● **ACTIVITY**: Where the records below show the word "height" in a line, please copy that line.

━━━

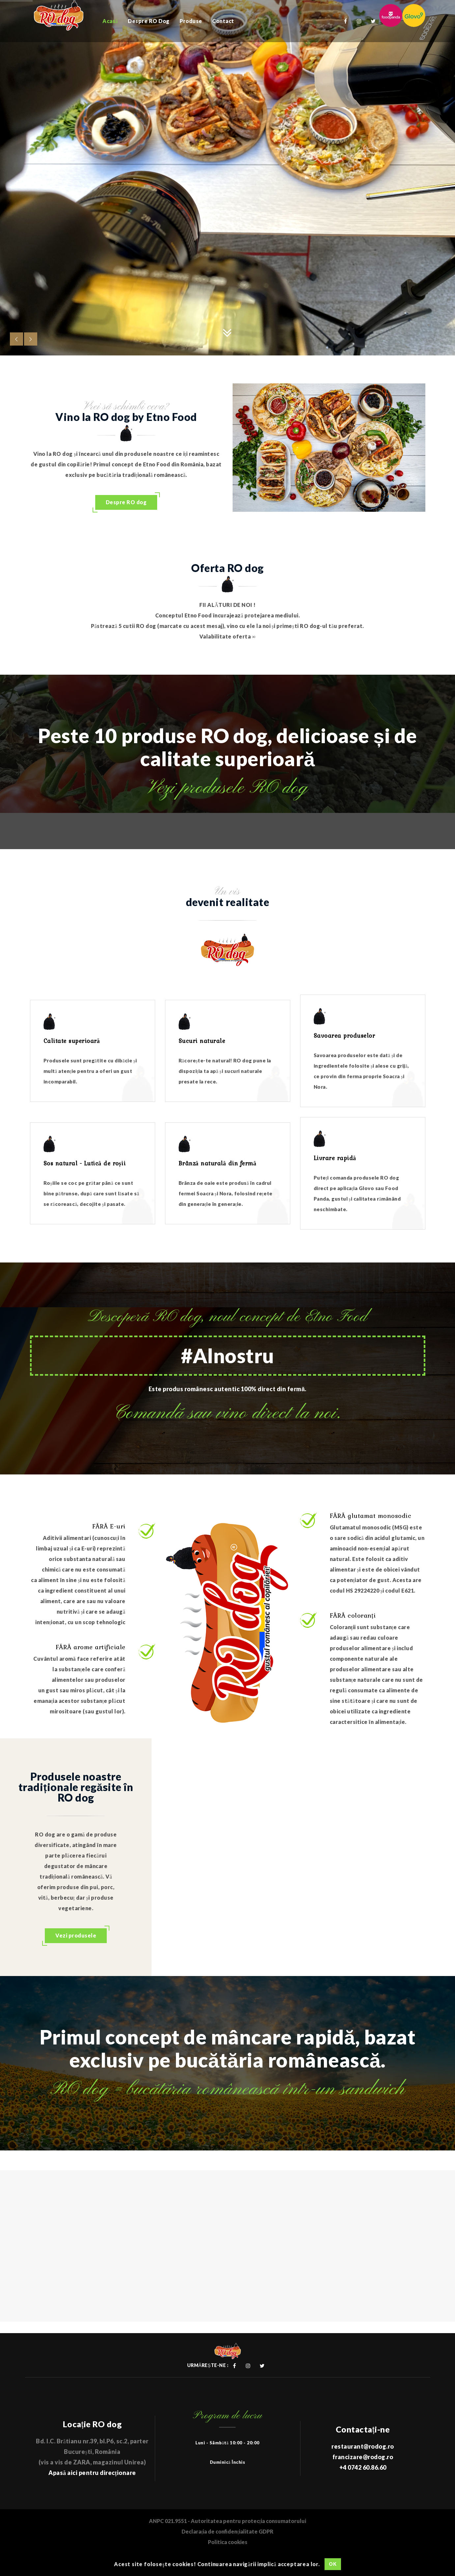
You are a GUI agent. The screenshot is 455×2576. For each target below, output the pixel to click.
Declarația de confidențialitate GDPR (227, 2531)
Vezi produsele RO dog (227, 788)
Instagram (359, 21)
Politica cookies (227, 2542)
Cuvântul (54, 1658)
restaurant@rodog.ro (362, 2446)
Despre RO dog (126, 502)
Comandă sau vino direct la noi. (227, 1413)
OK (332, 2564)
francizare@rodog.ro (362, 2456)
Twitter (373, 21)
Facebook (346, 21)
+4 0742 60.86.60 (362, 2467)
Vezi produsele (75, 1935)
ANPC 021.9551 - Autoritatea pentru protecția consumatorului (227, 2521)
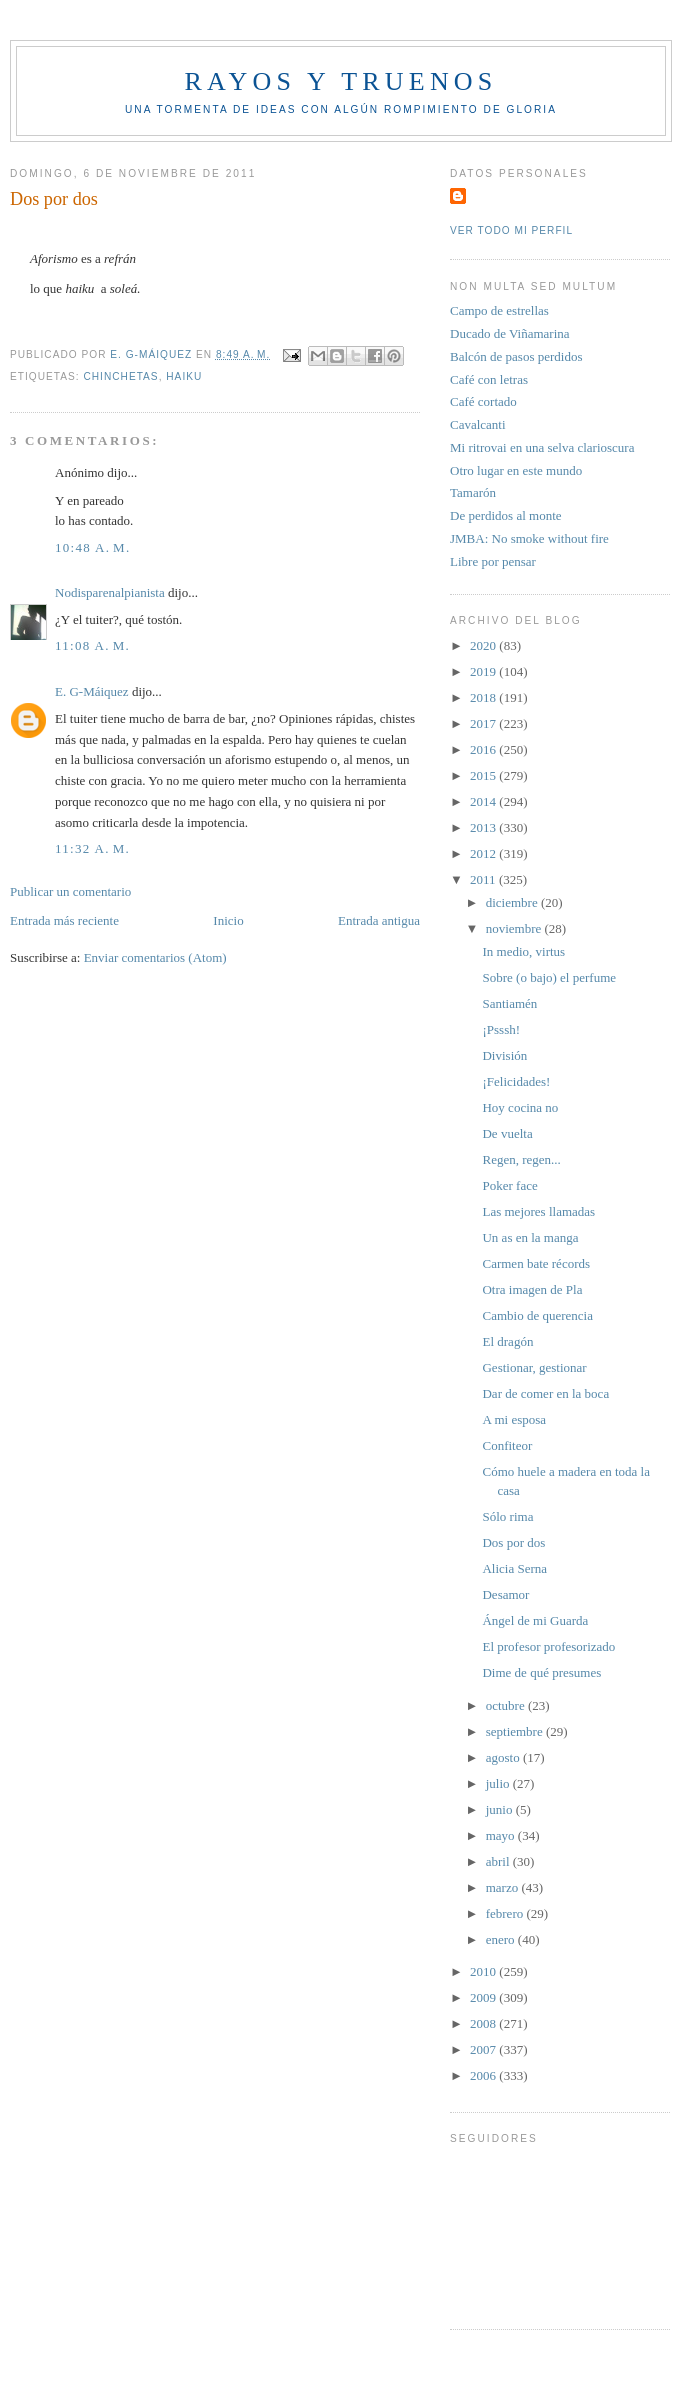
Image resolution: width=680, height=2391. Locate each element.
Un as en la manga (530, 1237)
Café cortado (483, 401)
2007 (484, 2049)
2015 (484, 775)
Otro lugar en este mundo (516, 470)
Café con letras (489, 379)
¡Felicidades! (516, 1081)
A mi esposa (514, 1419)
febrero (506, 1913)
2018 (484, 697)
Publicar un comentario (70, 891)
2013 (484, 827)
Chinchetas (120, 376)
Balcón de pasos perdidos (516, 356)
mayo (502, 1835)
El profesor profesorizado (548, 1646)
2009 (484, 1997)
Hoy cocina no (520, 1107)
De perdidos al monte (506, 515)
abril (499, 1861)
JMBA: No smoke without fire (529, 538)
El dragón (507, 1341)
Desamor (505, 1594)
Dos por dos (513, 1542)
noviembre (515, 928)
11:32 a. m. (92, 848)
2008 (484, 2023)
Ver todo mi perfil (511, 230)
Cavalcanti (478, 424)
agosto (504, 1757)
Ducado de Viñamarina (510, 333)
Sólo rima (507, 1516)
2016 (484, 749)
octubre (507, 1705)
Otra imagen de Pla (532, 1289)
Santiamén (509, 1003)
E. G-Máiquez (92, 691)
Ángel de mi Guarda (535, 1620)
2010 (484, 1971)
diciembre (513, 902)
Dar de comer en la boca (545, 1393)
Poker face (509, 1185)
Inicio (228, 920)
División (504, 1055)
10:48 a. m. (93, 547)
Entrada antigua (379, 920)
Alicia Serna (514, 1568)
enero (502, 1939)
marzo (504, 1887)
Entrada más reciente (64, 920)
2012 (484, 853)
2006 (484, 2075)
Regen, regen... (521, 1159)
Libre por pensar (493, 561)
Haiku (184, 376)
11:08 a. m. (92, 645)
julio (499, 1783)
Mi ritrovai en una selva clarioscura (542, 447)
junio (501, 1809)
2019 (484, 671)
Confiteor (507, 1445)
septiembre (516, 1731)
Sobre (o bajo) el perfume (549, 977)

━━━

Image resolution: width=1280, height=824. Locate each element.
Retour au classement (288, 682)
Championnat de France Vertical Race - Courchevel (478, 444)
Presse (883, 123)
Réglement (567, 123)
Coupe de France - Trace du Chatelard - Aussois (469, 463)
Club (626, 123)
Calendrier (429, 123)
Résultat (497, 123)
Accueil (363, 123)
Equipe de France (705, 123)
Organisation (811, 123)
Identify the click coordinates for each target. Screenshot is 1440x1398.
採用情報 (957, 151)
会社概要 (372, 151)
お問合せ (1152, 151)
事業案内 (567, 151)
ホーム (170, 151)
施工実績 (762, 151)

━━━

● **WRITTEN ANSWER**:
Image resolution: width=680, height=2391. Locate each element.
Image resolution: width=1280, height=824. Locate each element.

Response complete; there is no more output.